On the following page we present the interaction metrics that measure correlations and associations between attributes. Darker squares in the heatmap indicate that columns are more strongly associated with one another. In all cases, we find that interactions for both the original and Synthesized data are very similar:

FIGURE 2: Cramers’ V values for both original and Synthesized data

FIGURE 3: Kendall-Tau Correlation values for both original and Synthesized data

FIGURE 4: Categorical Logistic Correlation values for both Original and Synthesized data

Machine learning modelling

Finally, to show that the predictive capabilities of Machine Learning models trained on the Synthesized data (synthetic dataset) are preserved in the original. We plot the R2 score of a range of different classifiers trained to predict the chance of a serious delinquency in the next 2 years on both datasets and test on a separate real test set.
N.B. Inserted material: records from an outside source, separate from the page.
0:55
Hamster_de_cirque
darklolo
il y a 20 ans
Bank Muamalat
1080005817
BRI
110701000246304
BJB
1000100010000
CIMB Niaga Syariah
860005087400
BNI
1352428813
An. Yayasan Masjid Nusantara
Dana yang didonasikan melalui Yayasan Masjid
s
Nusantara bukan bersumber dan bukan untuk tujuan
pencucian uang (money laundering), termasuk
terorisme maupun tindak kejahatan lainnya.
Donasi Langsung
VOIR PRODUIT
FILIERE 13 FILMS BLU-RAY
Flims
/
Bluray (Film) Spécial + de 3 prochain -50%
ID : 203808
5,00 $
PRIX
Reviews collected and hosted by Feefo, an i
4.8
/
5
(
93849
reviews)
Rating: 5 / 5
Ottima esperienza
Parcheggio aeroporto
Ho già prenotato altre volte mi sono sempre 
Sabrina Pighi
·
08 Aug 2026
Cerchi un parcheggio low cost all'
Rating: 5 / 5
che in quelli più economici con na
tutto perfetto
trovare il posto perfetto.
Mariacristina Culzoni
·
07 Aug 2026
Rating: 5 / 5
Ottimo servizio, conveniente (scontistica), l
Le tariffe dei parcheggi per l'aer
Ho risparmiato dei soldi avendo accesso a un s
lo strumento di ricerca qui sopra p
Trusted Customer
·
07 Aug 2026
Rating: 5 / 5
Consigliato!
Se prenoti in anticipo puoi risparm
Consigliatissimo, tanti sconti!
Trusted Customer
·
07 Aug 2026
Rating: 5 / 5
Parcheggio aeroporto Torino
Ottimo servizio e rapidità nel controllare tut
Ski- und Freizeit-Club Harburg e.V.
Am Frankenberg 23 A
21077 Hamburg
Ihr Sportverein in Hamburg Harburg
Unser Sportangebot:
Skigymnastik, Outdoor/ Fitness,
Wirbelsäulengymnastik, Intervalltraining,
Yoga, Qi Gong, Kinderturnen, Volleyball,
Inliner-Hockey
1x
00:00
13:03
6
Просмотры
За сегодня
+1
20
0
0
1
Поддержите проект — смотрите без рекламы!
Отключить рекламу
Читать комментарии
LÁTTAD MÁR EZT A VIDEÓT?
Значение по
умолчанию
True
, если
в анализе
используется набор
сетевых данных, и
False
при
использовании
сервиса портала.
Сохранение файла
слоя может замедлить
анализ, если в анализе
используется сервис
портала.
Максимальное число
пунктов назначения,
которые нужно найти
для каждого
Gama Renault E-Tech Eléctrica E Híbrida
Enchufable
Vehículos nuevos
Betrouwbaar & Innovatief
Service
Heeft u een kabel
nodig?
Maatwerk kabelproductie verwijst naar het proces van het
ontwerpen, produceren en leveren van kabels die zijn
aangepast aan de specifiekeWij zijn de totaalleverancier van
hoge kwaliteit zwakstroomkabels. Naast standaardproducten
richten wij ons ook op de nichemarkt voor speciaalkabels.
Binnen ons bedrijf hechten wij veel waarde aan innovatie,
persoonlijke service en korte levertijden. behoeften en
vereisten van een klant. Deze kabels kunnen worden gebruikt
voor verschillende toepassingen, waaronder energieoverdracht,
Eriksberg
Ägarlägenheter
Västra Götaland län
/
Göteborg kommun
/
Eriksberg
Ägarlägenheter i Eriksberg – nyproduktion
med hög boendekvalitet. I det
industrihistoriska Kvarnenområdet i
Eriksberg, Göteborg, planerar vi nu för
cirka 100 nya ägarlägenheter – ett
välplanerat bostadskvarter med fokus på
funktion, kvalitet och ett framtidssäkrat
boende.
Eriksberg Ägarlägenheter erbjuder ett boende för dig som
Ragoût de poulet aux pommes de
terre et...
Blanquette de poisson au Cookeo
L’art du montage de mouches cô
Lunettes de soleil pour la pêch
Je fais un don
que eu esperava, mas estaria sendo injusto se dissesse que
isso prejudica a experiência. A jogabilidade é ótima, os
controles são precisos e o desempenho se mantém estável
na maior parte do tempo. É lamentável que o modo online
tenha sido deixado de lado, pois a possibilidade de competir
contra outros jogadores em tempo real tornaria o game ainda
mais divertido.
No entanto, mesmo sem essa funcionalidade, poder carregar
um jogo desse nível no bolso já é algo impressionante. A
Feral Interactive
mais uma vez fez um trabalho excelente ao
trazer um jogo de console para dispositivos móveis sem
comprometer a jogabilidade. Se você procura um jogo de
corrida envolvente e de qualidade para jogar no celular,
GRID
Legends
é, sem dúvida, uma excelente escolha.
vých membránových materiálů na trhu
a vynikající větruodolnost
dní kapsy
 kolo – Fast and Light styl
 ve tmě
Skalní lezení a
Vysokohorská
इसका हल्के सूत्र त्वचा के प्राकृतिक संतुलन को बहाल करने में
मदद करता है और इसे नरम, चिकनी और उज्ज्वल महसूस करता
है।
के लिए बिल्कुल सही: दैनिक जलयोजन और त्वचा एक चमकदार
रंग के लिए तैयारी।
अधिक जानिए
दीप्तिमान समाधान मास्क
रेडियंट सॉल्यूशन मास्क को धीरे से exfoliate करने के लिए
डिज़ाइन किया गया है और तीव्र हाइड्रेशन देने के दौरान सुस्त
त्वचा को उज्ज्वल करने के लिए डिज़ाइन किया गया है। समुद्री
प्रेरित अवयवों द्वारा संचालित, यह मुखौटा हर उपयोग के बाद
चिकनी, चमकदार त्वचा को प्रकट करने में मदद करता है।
Figure 5: R2 Scores for multiple classifiers on Synthesized and original data

Additionally as the number of customers experiencing such a delinquency is low in the dataset, we can improve the accuracy of these models by rebalancing the Synthesized data so that there are more examples of delinquency in the dataset.

Figure 6: R2 Scores for multiple classifiers on Synthesized and original data

References

This dataset is publicly available in “GiveMeSomeCredit!” Kaggle competition.